[Opening SUPPLIED INFORMATION section]

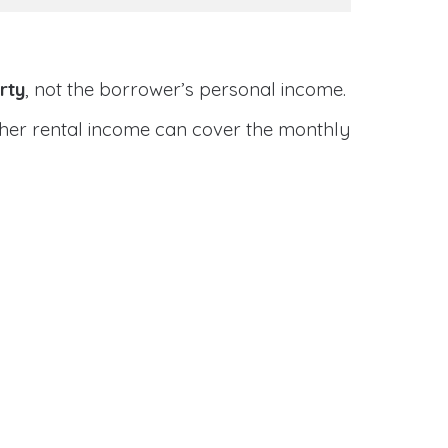
rty
, not the borrower’s personal income.
ether rental income can cover the monthly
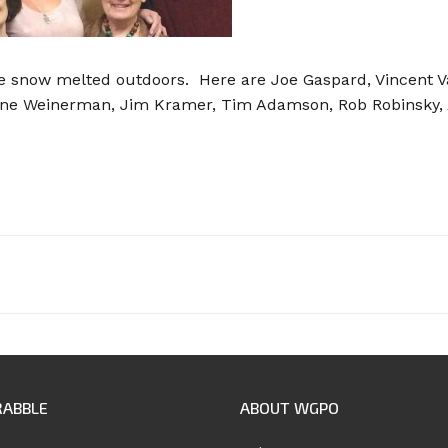
he snow melted outdoors. Here are Joe Gaspard, Vincent V
ne Weinerman, Jim Kramer, Tim Adamson, Rob Robinsky, An
RABBLE
ABOUT WGPO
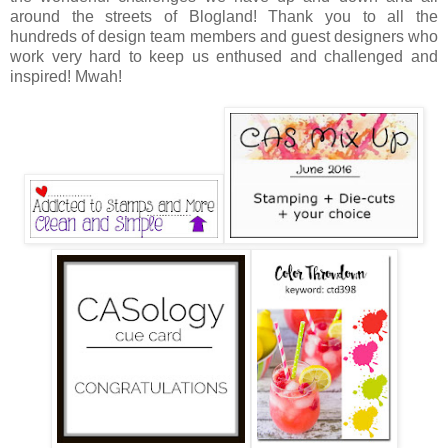
around the streets of Blogland! Thank you to all the
hundreds of design team members and guest designers who
work very hard to keep us enthused and challenged and
inspired! Mwah!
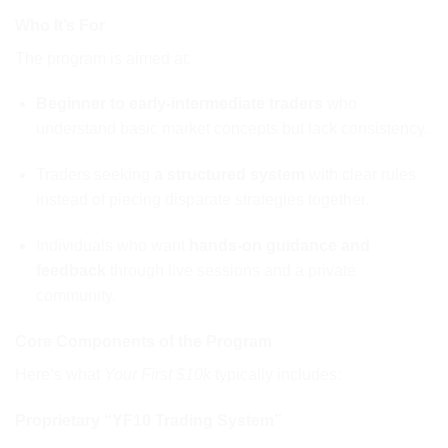
Who It’s For
The program is aimed at:
Beginner to early-intermediate traders
who
understand basic market concepts but lack consistency.
Traders seeking
a structured system
with clear rules
instead of piecing disparate strategies together.
Individuals who want
hands-on guidance and
feedback
through live sessions and a private
community.
Core Components of the Program
Here’s what
Your First $10k
typically includes:
Proprietary “YF10 Trading System”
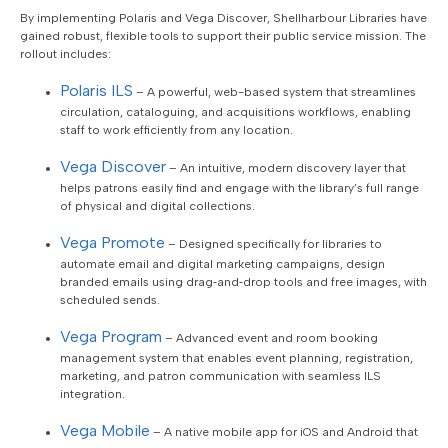
By implementing Polaris and Vega Discover, Shellharbour Libraries have
gained robust, flexible tools to support their public service mission. The
rollout includes:
Polaris ILS
– A powerful, web-based system that streamlines
circulation, cataloguing, and acquisitions workflows, enabling
staff to work efficiently from any location.
Vega Discover
– An intuitive, modern discovery layer that
helps patrons easily find and engage with the library’s full range
of physical and digital collections.
Vega Promote
– Designed specifically for libraries to
automate email and digital marketing campaigns, design
branded emails using drag‑and‑drop tools and free images, with
scheduled sends.
Vega Program
– Advanced event and room booking
management system that enables event planning, registration,
marketing, and patron communication with seamless ILS
integration.
Vega Mobile
– A native mobile app for iOS and Android that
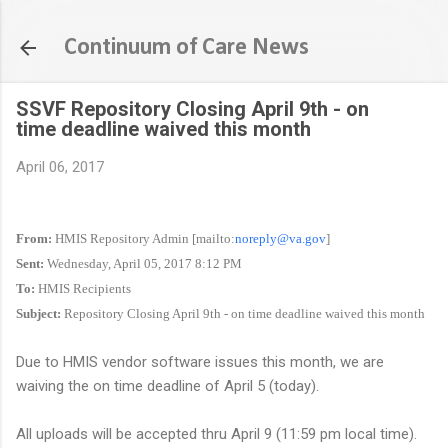
Skip to main content
Continuum of Care News
SSVF Repository Closing April 9th - on
time deadline waived this month
April 06, 2017
From:
HMIS Repository Admin [mailto:
noreply@va.gov
]
Sent:
Wednesday, April 05, 2017 8:12 PM
To:
HMIS Recipients
Subject:
Repository Closing April 9th - on time deadline waived this month
Due to HMIS vendor software issues this month, we are
waiving the on time deadline of April 5 (today).
All uploads will be accepted thru April 9 (11:59 pm local time).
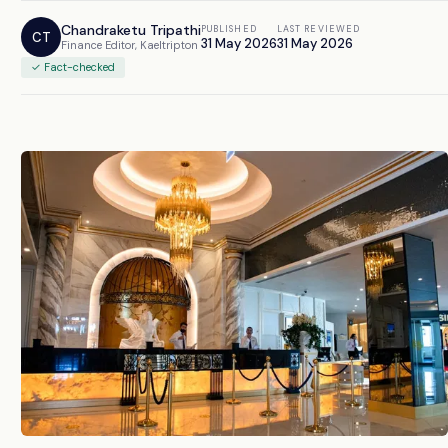
Chandraketu Tripathi
PUBLISHED
LAST REVIEWED
CT
31 May 2026
31 May 2026
Finance Editor, Kaeltripton
✓ Fact-checked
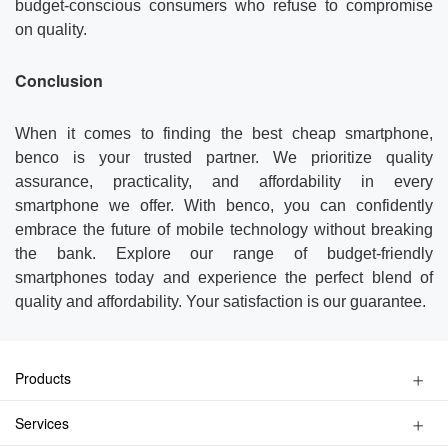
budget-conscious consumers who refuse to compromise
on quality.
Conclusion
When it comes to finding the best cheap smartphone,
benco is your trusted partner. We prioritize quality
assurance, practicality, and affordability in every
smartphone we offer. With benco, you can confidently
embrace the future of mobile technology without breaking
the bank. Explore our range of budget-friendly
smartphones today and experience the perfect blend of
quality and affordability. Your satisfaction is our guarantee.
Products
Kids Watch Phone
Services
Smart Phone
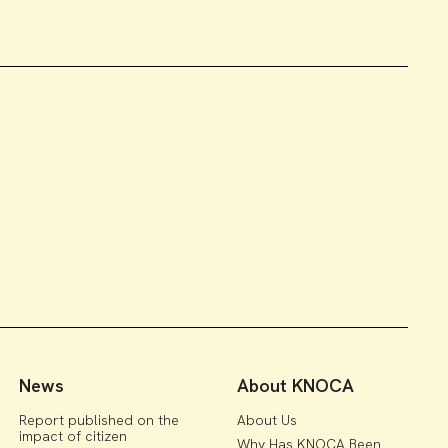
News
About KNOCA
Report published on the
About Us
impact of citizen
Why Has KNOCA Been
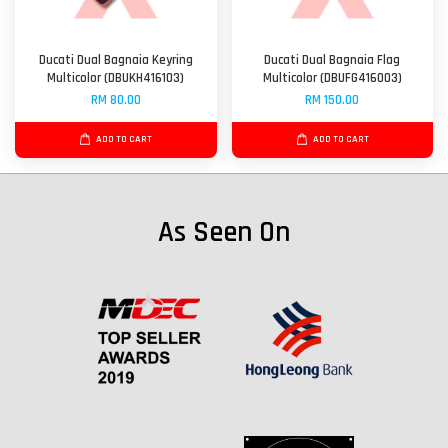
Ducati Dual Bagnaia Keyring
Ducati Dual Bagnaia Flag
Multicolor (DBUKH416103)
Multicolor (DBUFG416003)
RM 80.00
RM 150.00
ADD TO CART
ADD TO CART
As Seen On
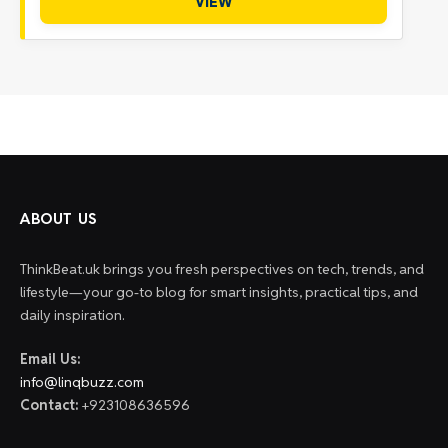
VIEW
ABOUT US
ThinkBeat.uk brings you fresh perspectives on tech, trends, and
lifestyle—your go-to blog for smart insights, practical tips, and
daily inspiration.
Email Us:
info@linqbuzz.com
Contact:
+923108636596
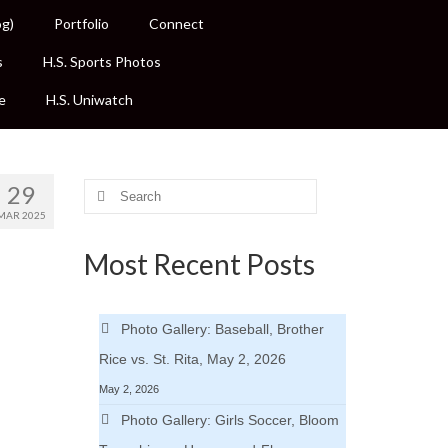
og)
Portfolio
Connect
s
H.S. Sports Photos
e
H.S. Uniwatch
29
Search
for:
MAR 2025
Most Recent Posts
Photo Gallery: Baseball, Brother
Rice vs. St. Rita, May 2, 2026
May 2, 2026
Photo Gallery: Girls Soccer, Bloom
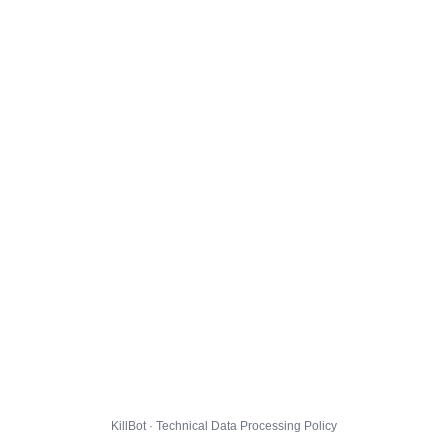
KillBot · Technical Data Processing Policy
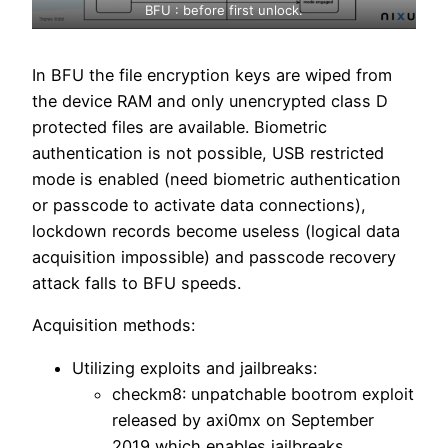
BFU : before first unlock.
In BFU the file encryption keys are wiped from
the device RAM and only unencrypted class D
protected files are available. Biometric
authentication is not possible, USB restricted
mode is enabled (need biometric authentication
or passcode to activate data connections),
lockdown records become useless (logical data
acquisition impossible) and passcode recovery
attack falls to BFU speeds.
Acquisition methods:
Utilizing exploits and jailbreaks:
checkm8: unpatchable bootrom exploit
released by axi0mx on September
2019 which enables jailbreaks,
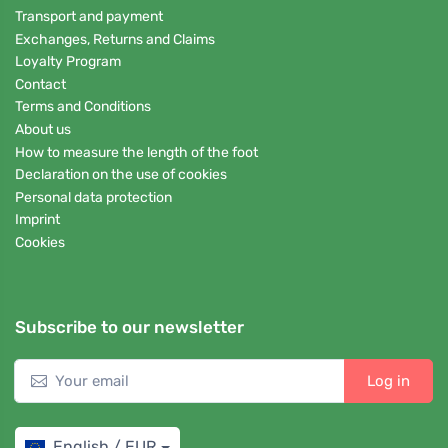
Transport and payment
Exchanges, Returns and Claims
Loyalty Program
Contact
Terms and Conditions
About us
How to measure the length of the foot
Declaration on the use of cookies
Personal data protection
Imprint
Cookies
Subscribe to our newsletter
Log in
English / EUR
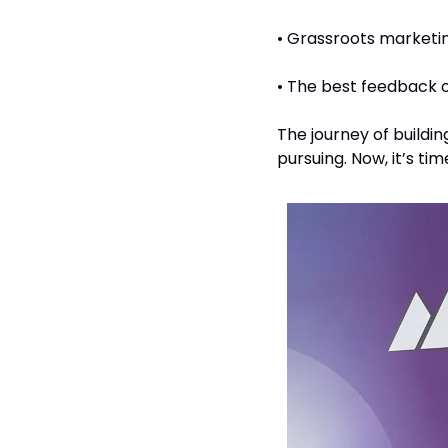
• Grassroots marketin
• The best feedback o
The journey of buildin
pursuing. Now, it’s time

[Closing SUPPLIED INFORMATION section]

DIRECTIONS FOR THIS TASK
Above are the records; copy every line in them that holds the word "deadline".

RESPONSE TO THE TASK
time deadline waived this month
Repository Closing April 9th - on time deadline waived this month
waiving the on time deadline of April 5 (today).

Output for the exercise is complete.